Natural gas prices have been hovering around the $2 USD mark for a few months now, dipping as low as $1.63 a gigajoule in February, and just recently getting back above $2. With the price of the commodity that helps to heat homes throughout Saskatchewan at prices not seen since June of 2020, it has some wondering if this means SaskEnergy could be looking at a rate decrease.  

Lowering the rate isn’t that easy, explained the Minister Responsible for SaskEnergy, Dustin Duncan. The natural gas isn’t purchased at the market rate – it is done by locking in the price on a contract. Other factors are considered as well.  

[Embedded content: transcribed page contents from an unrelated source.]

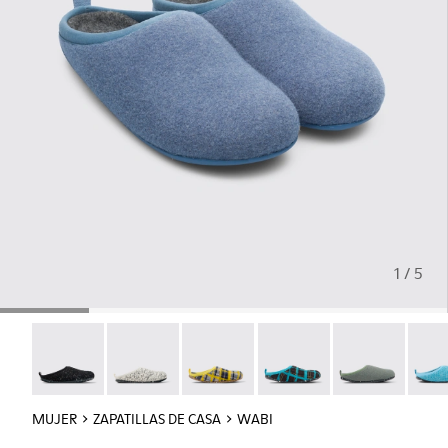
1 / 5
Wabi - 20889-144
Wabi - 20889-143
Wabi - 20889-139
Wabi - 20889-138
Wabi - 20889-1
Wabi 
MUJER
ZAPATILLAS DE CASA
WABI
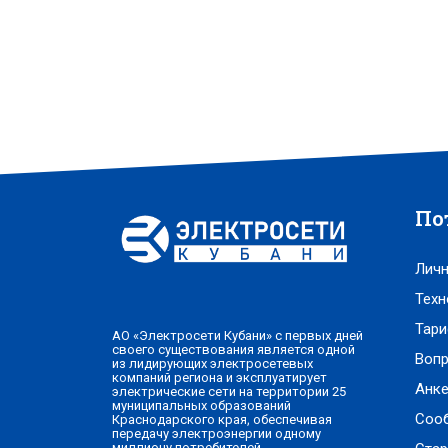
По
Личн
Техн
Тари
АО «Электросети Кубани» с первых дней
своего существования является одной
Вопр
из лидирующих электросетевых
компаний региона и эксплуатирует
Анке
электрические сети на территории 25
муниципальных образований
Соо
Краснодарского края, обеспечивая
передачу электроэнергии одному
миллиону потребителей.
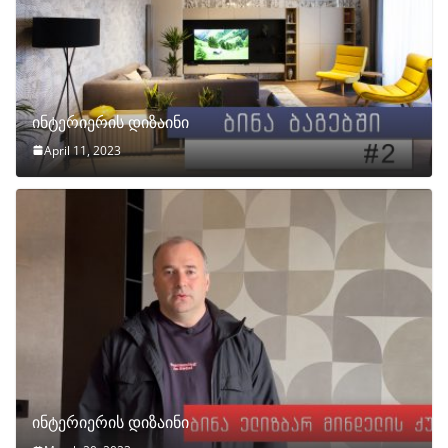
ინტერიერის დიზაინი
April 11, 2023
ინტერიერის დიზაინი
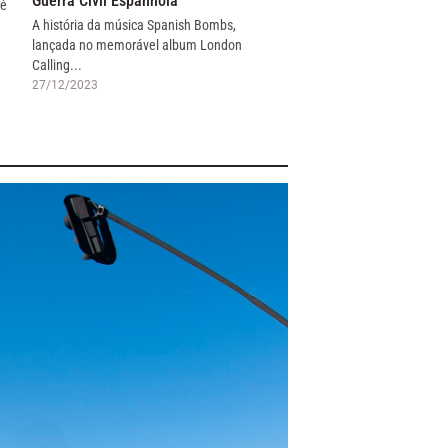
Guerra Civil Espanhola
 é
A história da música Spanish Bombs,
lançada no memorável album London
Calling...
27/12/2023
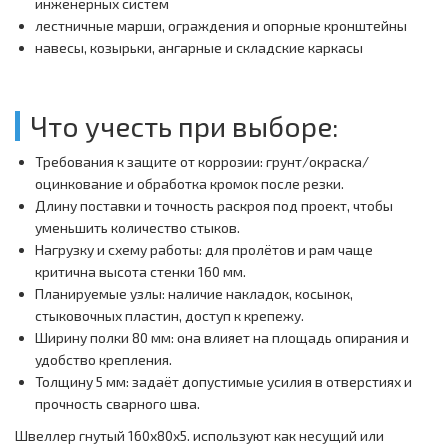
инженерных систем
лестничные марши, ограждения и опорные кронштейны
навесы, козырьки, ангарные и складские каркасы
Что учесть при выборе:
Требования к защите от коррозии: грунт/окраска/
оцинкование и обработка кромок после резки.
Длину поставки и точность раскроя под проект, чтобы
уменьшить количество стыков.
Нагрузку и схему работы: для пролётов и рам чаще
критична высота стенки 160 мм.
Планируемые узлы: наличие накладок, косынок,
стыковочных пластин, доступ к крепежу.
Ширину полки 80 мм: она влияет на площадь опирания и
удобство крепления.
Толщину 5 мм: задаёт допустимые усилия в отверстиях и
прочность сварного шва.
Швеллер гнутый 160x80x5. используют как несущий или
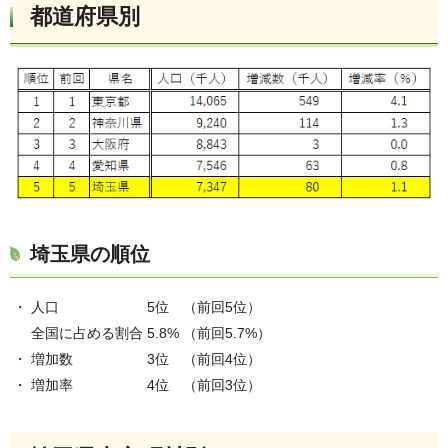
都道府県別
埼玉県の順位
・
人口
5位
（前回5位）
全国に占める割合
5.8%
（前回5.7%）
・
増加数
3位
（前回4位）
・
増加率
4位
（前回3位）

“As we come out of the winter heating season, we’ll take a look at things like the gas cost variance account, what level that’s at, because that really is what we look at to see when we trigger either a rate increase or a decrease,” Duncan explained. “SaskEnergy doesn’t make money on the commodity itself. They make a profit on the delivery – hopefully a profit on the delivery side – because that really is what we look to see when we trigger either a rate increase or a rate decrease.” 

The last rate change for SaskEnergy was back in September when the proposed decrease of 24.5 percent on the commodity side was approved. This was combined with an increase in the delivery rate and worked out to the average residential customer seeing a savings of approximately $$6.50 a month.  

The cost of natural gas doesn’t just have an impact on SaskEnergy, though.  

Roughly 40 percent of the electricity generated by SaskPower comes from natural gas plants. So, does a lower natural gas rate help with the costs for SaskPower in terms of generating electricity for the province? 

“SaskPower does look to see what they can do to lock some of their prices in as well,” Duncan explained. “They’ll be doing their forecasting as we’re getting into the spring and the summer months.” 

Projections for the rest of the year are calling for the price of natural gas to average out to $2.20 a gigajoule for 2024, which is still a drop of roughly 67 percent from where it was in 2022.